Your task: Set down the whole listing below exactly. The pictures stay out.

Given records:
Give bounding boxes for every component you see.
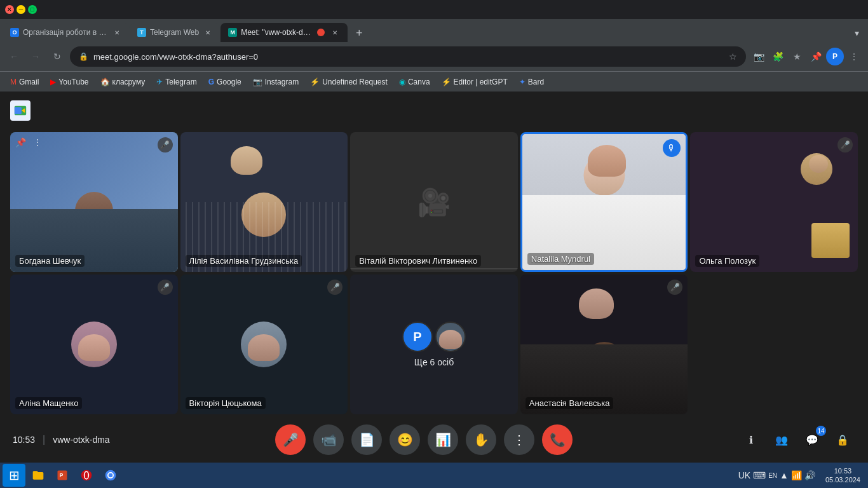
bookmark-classrumu-label: класруму <box>112 78 146 86</box>
tab-close-organize[interactable]: ✕ <box>112 27 122 37</box>
url-bar[interactable]: 🔒 meet.google.com/vww-otxk-dma?authuser=… <box>70 46 746 67</box>
bookmark-undefined-request-label: Undefined Request <box>322 78 388 86</box>
tab-close-telegram[interactable]: ✕ <box>203 27 213 37</box>
menu-button[interactable]: ⋮ <box>845 48 863 65</box>
lilia-name: Лілія Василівна Грудзинська <box>186 255 302 267</box>
meet-info-left: 10:53 | vww-otxk-dma <box>13 434 110 445</box>
tab-close-meet[interactable]: ✕ <box>330 27 340 37</box>
camera-button[interactable]: 📹 <box>313 424 344 455</box>
participant-alina: 🎤 Аліна Мащенко <box>10 274 178 414</box>
reload-button[interactable]: ↻ <box>48 48 66 65</box>
svg-point-7 <box>109 473 113 478</box>
new-tab-button[interactable]: + <box>350 24 368 42</box>
svg-text:P: P <box>60 472 64 478</box>
taskbar-chrome[interactable] <box>99 464 122 487</box>
raise-hand-button[interactable]: ✋ <box>466 424 496 455</box>
extra-avatars-row: P <box>402 322 466 352</box>
profile-button[interactable]: P <box>826 48 844 65</box>
activities-button[interactable]: 🔒 <box>830 427 855 452</box>
bookmark-gmail-label: Gmail <box>19 78 39 86</box>
bookmark-google[interactable]: G Google <box>203 75 247 89</box>
taskbar-clock[interactable]: 10:53 05.03.2024 <box>820 466 865 485</box>
bookmark-bard[interactable]: ✦ Bard <box>514 75 549 89</box>
emoji-button[interactable]: 😊 <box>390 424 420 455</box>
window-controls: ✕ ─ □ <box>5 5 37 14</box>
meet-logo <box>10 100 31 121</box>
participant-bogdana: 🎤 📌 ⋮ Богдана Шевчук <box>10 132 178 272</box>
back-button[interactable]: ← <box>5 48 23 65</box>
bookmark-canva[interactable]: ◉ Canva <box>394 75 435 89</box>
meet-bottom-bar: 10:53 | vww-otxk-dma 🎤 📹 📄 😊 📊 ✋ ⋮ 📞 ℹ 👥… <box>0 417 868 463</box>
meet-bottom-right: ℹ 👥 💬 14 🔒 <box>738 427 855 452</box>
taskbar-time: 10:53 <box>834 466 852 475</box>
bookmark-undefined-request[interactable]: ⚡ Undefined Request <box>305 75 393 89</box>
star-icon[interactable]: ☆ <box>729 51 737 62</box>
tab-strip-expand[interactable]: ▾ <box>848 24 865 42</box>
participant-olga: 🎤 Ольга Полозук <box>690 132 858 272</box>
chat-button[interactable]: 💬 14 <box>799 427 825 452</box>
bookmark-gmail[interactable]: M Gmail <box>5 75 44 89</box>
bookmarks-bar: M Gmail ▶ YouTube 🏠 класруму ✈ Telegram … <box>0 71 868 92</box>
instagram-icon: 📷 <box>253 78 262 86</box>
undefined-request-icon: ⚡ <box>310 78 320 86</box>
tab-bar: О Організація роботи в ЗМІ 566... ✕ T Te… <box>0 19 868 42</box>
taskbar-powerpoint[interactable]: P <box>51 464 74 487</box>
canva-icon: ◉ <box>399 78 405 86</box>
mic-button[interactable]: 🎤 <box>275 424 306 455</box>
bogdana-name: Богдана Шевчук <box>15 255 85 267</box>
taskbar-opera[interactable] <box>75 464 98 487</box>
olga-name: Ольга Полозук <box>695 255 759 267</box>
chat-badge: 14 <box>816 426 826 436</box>
bookmark-bard-label: Bard <box>528 78 544 86</box>
google-icon: G <box>208 78 214 86</box>
bookmark-classrumu[interactable]: 🏠 класруму <box>95 75 151 89</box>
info-button[interactable]: ℹ <box>738 427 764 452</box>
participant-nataliia: 🎙 Nataliia Myndrul <box>520 132 688 272</box>
arrow-up-icon[interactable]: ▲ <box>780 470 789 480</box>
no-video-icon: 🎥 <box>417 187 451 218</box>
meet-code: vww-otxk-dma <box>53 435 109 445</box>
browser-window: ✕ ─ □ О Організація роботи в ЗМІ 566... … <box>0 0 868 463</box>
forward-button[interactable]: → <box>27 48 44 65</box>
end-call-button[interactable]: 📞 <box>542 424 573 455</box>
tab-meet[interactable]: M Meet: "vww-otxk-dma" ✕ <box>220 23 348 42</box>
bookmark-youtube[interactable]: ▶ YouTube <box>45 75 93 89</box>
svg-rect-0 <box>15 107 22 114</box>
taskbar-date: 05.03.2024 <box>825 475 860 484</box>
bookmark-instagram-label: Instagram <box>265 78 299 86</box>
volume-icon: 🔊 <box>804 470 815 480</box>
tab-organize[interactable]: О Організація роботи в ЗМІ 566... ✕ <box>3 23 130 42</box>
participant-viktoria: 🎤 Вікторія Цюцькома <box>180 274 348 414</box>
bookmark-editorgpt[interactable]: ⚡ Editor | editGPT <box>437 75 513 89</box>
extensions-button[interactable]: 🧩 <box>769 48 787 65</box>
maximize-window-button[interactable]: □ <box>28 5 37 14</box>
alina-name: Аліна Мащенко <box>15 397 82 409</box>
network-icon: 📶 <box>791 470 802 480</box>
more-options-button[interactable]: ⋮ <box>504 424 534 455</box>
cast-button[interactable]: 📷 <box>750 48 768 65</box>
extra-avatar-photo <box>435 322 466 352</box>
bookmark-telegram-label: Telegram <box>165 78 196 86</box>
bookmark-canva-label: Canva <box>408 78 430 86</box>
extra-count: Ще 6 осіб <box>414 357 454 367</box>
taskbar-file-explorer[interactable] <box>27 464 50 487</box>
minimize-window-button[interactable]: ─ <box>17 5 25 14</box>
language-label: EN <box>768 472 777 479</box>
people-button[interactable]: 👥 <box>769 427 794 452</box>
bookmark-telegram[interactable]: ✈ Telegram <box>151 75 201 89</box>
bookmark-button[interactable]: ★ <box>788 48 806 65</box>
meet-content: 🎤 📌 ⋮ Богдана Шевчук Лілія Василівна Гру… <box>0 92 868 463</box>
tab-telegram[interactable]: T Telegram Web ✕ <box>130 23 220 42</box>
present-button[interactable]: 📊 <box>428 424 458 455</box>
viktoria-mute-icon: 🎤 <box>327 280 342 295</box>
meet-header <box>0 92 868 130</box>
bookmark-instagram[interactable]: 📷 Instagram <box>248 75 304 89</box>
participant-vitaliy: 🎥 Віталій Вікторович Литвиненко <box>350 132 518 272</box>
captions-button[interactable]: 📄 <box>351 424 382 455</box>
participant-anastasiia: 🎤 Анастасія Валевська <box>520 274 688 414</box>
close-window-button[interactable]: ✕ <box>5 5 14 14</box>
start-button[interactable]: ⊞ <box>3 464 25 487</box>
url-text: meet.google.com/vww-otxk-dma?authuser=0 <box>93 52 724 62</box>
participants-grid: 🎤 📌 ⋮ Богдана Шевчук Лілія Василівна Гру… <box>0 130 868 417</box>
pin-button[interactable]: 📌 <box>807 48 825 65</box>
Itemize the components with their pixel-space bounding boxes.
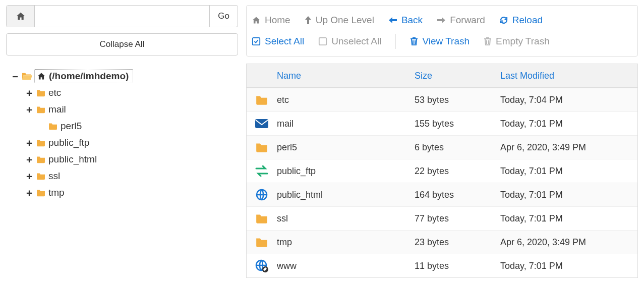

Solved exercise:
Give bounding boxes for every component you see.
bookmark-classrumu-label: класруму <box>112 78 146 86</box>
tab-close-organize[interactable]: ✕ <box>112 27 122 37</box>
url-bar[interactable]: 🔒 meet.google.com/vww-otxk-dma?authuser=… <box>70 46 746 67</box>
bookmark-undefined-request-label: Undefined Request <box>322 78 388 86</box>
tab-close-telegram[interactable]: ✕ <box>203 27 213 37</box>
menu-button[interactable]: ⋮ <box>845 48 863 65</box>
lilia-name: Лілія Василівна Грудзинська <box>186 255 302 267</box>
meet-info-left: 10:53 | vww-otxk-dma <box>13 434 110 445</box>
tab-close-meet[interactable]: ✕ <box>330 27 340 37</box>
camera-button[interactable]: 📹 <box>313 424 344 455</box>
participant-alina: 🎤 Аліна Мащенко <box>10 274 178 414</box>
reload-button[interactable]: ↻ <box>48 48 66 65</box>
svg-point-7 <box>109 473 113 478</box>
new-tab-button[interactable]: + <box>350 24 368 42</box>
svg-text:P: P <box>60 472 64 478</box>
taskbar-chrome[interactable] <box>99 464 122 487</box>
raise-hand-button[interactable]: ✋ <box>466 424 496 455</box>
extra-avatars-row: P <box>402 322 466 352</box>
profile-button[interactable]: P <box>826 48 844 65</box>
activities-button[interactable]: 🔒 <box>830 427 855 452</box>
bookmark-gmail-label: Gmail <box>19 78 39 86</box>
bookmark-google[interactable]: G Google <box>203 75 247 89</box>
taskbar-clock[interactable]: 10:53 05.03.2024 <box>820 466 865 485</box>
bookmark-bard[interactable]: ✦ Bard <box>514 75 549 89</box>
emoji-button[interactable]: 😊 <box>390 424 420 455</box>
window-controls: ✕ ─ □ <box>5 5 37 14</box>
meet-logo <box>10 100 31 121</box>
participant-bogdana: 🎤 📌 ⋮ Богдана Шевчук <box>10 132 178 272</box>
back-button[interactable]: ← <box>5 48 23 65</box>
bookmark-canva[interactable]: ◉ Canva <box>394 75 435 89</box>
meet-bottom-bar: 10:53 | vww-otxk-dma 🎤 📹 📄 😊 📊 ✋ ⋮ 📞 ℹ 👥… <box>0 417 868 463</box>
meet-bottom-right: ℹ 👥 💬 14 🔒 <box>738 427 855 452</box>
taskbar-time: 10:53 <box>834 466 852 475</box>
bookmark-undefined-request[interactable]: ⚡ Undefined Request <box>305 75 393 89</box>
star-icon[interactable]: ☆ <box>729 51 737 62</box>
tab-strip-expand[interactable]: ▾ <box>848 24 865 42</box>
participant-olga: 🎤 Ольга Полозук <box>690 132 858 272</box>
chat-button[interactable]: 💬 14 <box>799 427 825 452</box>
bookmark-gmail[interactable]: M Gmail <box>5 75 44 89</box>
bookmarks-bar: M Gmail ▶ YouTube 🏠 класруму ✈ Telegram … <box>0 71 868 92</box>
instagram-icon: 📷 <box>253 78 262 86</box>
undefined-request-icon: ⚡ <box>310 78 320 86</box>
tab-bar: О Організація роботи в ЗМІ 566... ✕ T Te… <box>0 19 868 42</box>
taskbar-powerpoint[interactable]: P <box>51 464 74 487</box>
canva-icon: ◉ <box>399 78 405 86</box>
mic-button[interactable]: 🎤 <box>275 424 306 455</box>
bogdana-name: Богдана Шевчук <box>15 255 85 267</box>
taskbar-opera[interactable] <box>75 464 98 487</box>
olga-name: Ольга Полозук <box>695 255 759 267</box>
chat-badge: 14 <box>816 426 826 436</box>
bookmark-bard-label: Bard <box>528 78 544 86</box>
google-icon: G <box>208 78 214 86</box>
bookmark-classrumu[interactable]: 🏠 класруму <box>95 75 151 89</box>
info-button[interactable]: ℹ <box>738 427 764 452</box>
participant-nataliia: 🎙 Nataliia Myndrul <box>520 132 688 272</box>
arrow-up-icon[interactable]: ▲ <box>780 470 789 480</box>
no-video-icon: 🎥 <box>417 187 451 218</box>
meet-code: vww-otxk-dma <box>53 435 109 445</box>
browser-window: ✕ ─ □ О Організація роботи в ЗМІ 566... … <box>0 0 868 463</box>
forward-button[interactable]: → <box>27 48 44 65</box>
end-call-button[interactable]: 📞 <box>542 424 573 455</box>
tab-meet[interactable]: M Meet: "vww-otxk-dma" ✕ <box>220 23 348 42</box>
bookmark-youtube[interactable]: ▶ YouTube <box>45 75 93 89</box>
svg-rect-0 <box>15 107 22 114</box>
taskbar-date: 05.03.2024 <box>825 475 860 484</box>
bookmark-instagram-label: Instagram <box>265 78 299 86</box>
volume-icon: 🔊 <box>804 470 815 480</box>
tab-organize[interactable]: О Організація роботи в ЗМІ 566... ✕ <box>3 23 130 42</box>
participant-viktoria: 🎤 Вікторія Цюцькома <box>180 274 348 414</box>
bookmark-editorgpt[interactable]: ⚡ Editor | editGPT <box>437 75 513 89</box>
extensions-button[interactable]: 🧩 <box>769 48 787 65</box>
maximize-window-button[interactable]: □ <box>28 5 37 14</box>
alina-name: Аліна Мащенко <box>15 397 82 409</box>
network-icon: 📶 <box>791 470 802 480</box>
more-options-button[interactable]: ⋮ <box>504 424 534 455</box>
cast-button[interactable]: 📷 <box>750 48 768 65</box>
extra-avatar-photo <box>435 322 466 352</box>
bookmark-telegram-label: Telegram <box>165 78 196 86</box>
bookmark-canva-label: Canva <box>408 78 430 86</box>
extra-count: Ще 6 осіб <box>414 357 454 367</box>
taskbar-file-explorer[interactable] <box>27 464 50 487</box>
minimize-window-button[interactable]: ─ <box>17 5 25 14</box>
language-label: EN <box>768 472 777 479</box>
people-button[interactable]: 👥 <box>769 427 794 452</box>
bookmark-telegram[interactable]: ✈ Telegram <box>151 75 201 89</box>
bookmark-button[interactable]: ★ <box>788 48 806 65</box>
meet-content: 🎤 📌 ⋮ Богдана Шевчук Лілія Василівна Гру… <box>0 92 868 463</box>
tab-telegram[interactable]: T Telegram Web ✕ <box>130 23 220 42</box>
present-button[interactable]: 📊 <box>428 424 458 455</box>
viktoria-mute-icon: 🎤 <box>327 280 342 295</box>
meet-header <box>0 92 868 130</box>
bookmark-instagram[interactable]: 📷 Instagram <box>248 75 304 89</box>
participant-vitaliy: 🎥 Віталій Вікторович Литвиненко <box>350 132 518 272</box>
captions-button[interactable]: 📄 <box>351 424 382 455</box>
participant-anastasiia: 🎤 Анастасія Валевська <box>520 274 688 414</box>
close-window-button[interactable]: ✕ <box>5 5 14 14</box>
start-button[interactable]: ⊞ <box>3 464 25 487</box>
url-text: meet.google.com/vww-otxk-dma?authuser=0 <box>93 52 724 62</box>
participants-grid: 🎤 📌 ⋮ Богдана Шевчук Лілія Василівна Гру… <box>0 130 868 417</box>
pin-button[interactable]: 📌 <box>807 48 825 65</box>
Itemize the components with their pixel-space bounding boxes.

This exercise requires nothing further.